Tercatat 13 Hakim, Pejabat dan Pegawai Pengadilan Diduga Terlibat Korupsi Sepanjang 2016
Masyarakat Pemantau Peradilan Indonesia (MaPPI) FHUI melihat korupsi menjadi isu utama permasalahan institusi peradilan di Tahun 2016.
Penulis: Ferdinand Waskita
Editor: Adi Suhendi
Laporan Wartawan Tribunnews.com, Ferdinand Waskita
TRIBUNNEWS.COM, JAKARTA - Masyarakat Pemantau Peradilan Indonesia (MaPPI) FHUI melihat korupsi menjadi isu utama permasalahan institusi peradilan di Tahun 2016.
Berdasarkan catatan MaPPI FHUI, terdapat 13 Hakim, Pejabat, dan Pegawai Pengadilan yang diduga terlibat kasus korupsi sepanjang tahun 2016.
"Mirisnya, di antara oknum pengadilan yang diduga terlibat tersebut adalah Hakim Pengadilan Tindak Pidana Korupsi," kata Kepala Divisi Pemantauan Peradilan, Muhammad Rizaldi dalam keterangan tertulis, Kamis (22/12/2016)
Terhadap permasahalan korupsi peradilan tersebut, MaPPI FHUI melihatnya dari tiga hal, yakni rekrutmen, pengawasan, dan pimpinan.
Menurut Rizaldi, satu permasalahan korupsi peradilan akan sangat berkaitan dengan kualitas SDM yang merupakan hasil dari rekrutmen Mahkamah Agung.
Tahun 2016, Mahkamah Agung kembali menyelenggarakan rekrutmen Hakim Ad hoc Pengadilan Tindak Pidana Korupsi.
"Proses kali ini pun tak luput dari masalah dimana hampir 75 persen calon hakim ad hoc tersebut tidak memiliki pengetahuan hukum dasar dan tindak pidana korupsi yang baik," kata Rizaldi.
Rizaldi menilai permasalahan tersebut muncul karena Mahkamah Agung belum menetapkan suatu standar kebutuhan dan kriteria akan Hakim Tipikor yang ideal.
Sehingga orang-orang yang tidak berkualitas bisa lolos proses seleksi.
Selain itu, sebagian besar calon hakim ad hoc juga memiliki catatan mengenai integritasnya.
Selanjutnya, kata Rizaldi, sinergitas dan koordinasi pengawasan yang dilakukan antara Badan Pengawasan MA dan KY tidak berjalan dengan baik.
"Tidak jarang MA tidak melaksanakan rekomendasi hasil pemeriksaan hakim yang dilakukan KY," katanya.
Lanjut dia, di sisi lain, MA dan KY sering berbeda pendapat dalam melihat pelanggaran etik yang dilakukan hakim.
Perdebatan kedua lembaga, lanjut Rizaldi, sangat terasa dalam pembahasan RUU Jabatan Hakim.
Khususnya berkaitan dengan konsep 'shared responsibility' antara MA dan KY dalam pengelolaan manajemen hakim.
"Permasalahan tidak berhenti pada tataran etik dan disiplin hakim.

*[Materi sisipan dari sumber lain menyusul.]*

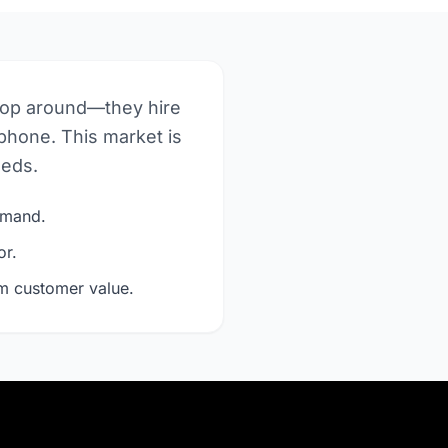
hop around—they hire
phone. This market is
eeds.
demand.
or.
rm customer value.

Sejak tahun 2009, penindakan terhadap hakim yang diancam dengan sanksi berat dilakukan melalui Majelis Kehormatan Hakim (MKH)," kata Rizaldi.
Sayangnya, lanjut Rizaldi, hasil keputusan MKH tidak serta merta diikuti dengan langkah penegakan hukum.
Padahal, setengah dari kasus yang ditangani MKH adalah kasus penyuapan dan permainan perkara.
Rizaldi menuturkan level pimpinan MA memiliki pekerjaan rumah menunjuk posisi Sekretaris yang telah kosong sejak 28 Juli 2016 lalu.
Sebab, sekretaris yang lama, Nurhadi, mundur akibat terlibat dalam kasus korupsi penanganan perkara.
Merespon pengunduran diri tersebut, Mahkamah Agung menyelenggarakan seleksi terbuka untuk pengisian jabatan Sekretaris Mahkamah Agung.
Hingga saat ini sudah ada tiga nama dari tujuh nama yang lolos hingga tahapan saat ini.
Tiga nama tersebut antara lain Aco Nur, Imron Rosyadi, dan Achmad Setyo Pudjoharsoyo.
"Mengingat strategisnya posisi Sekretaris MA dalam reformasi peradilan, seleksi harus dilakukan dengan melihat pada integritas, kapasitas manajerial organisasi, dan pemahaman akan business process di lembaga peradilan," kata Rizaldi.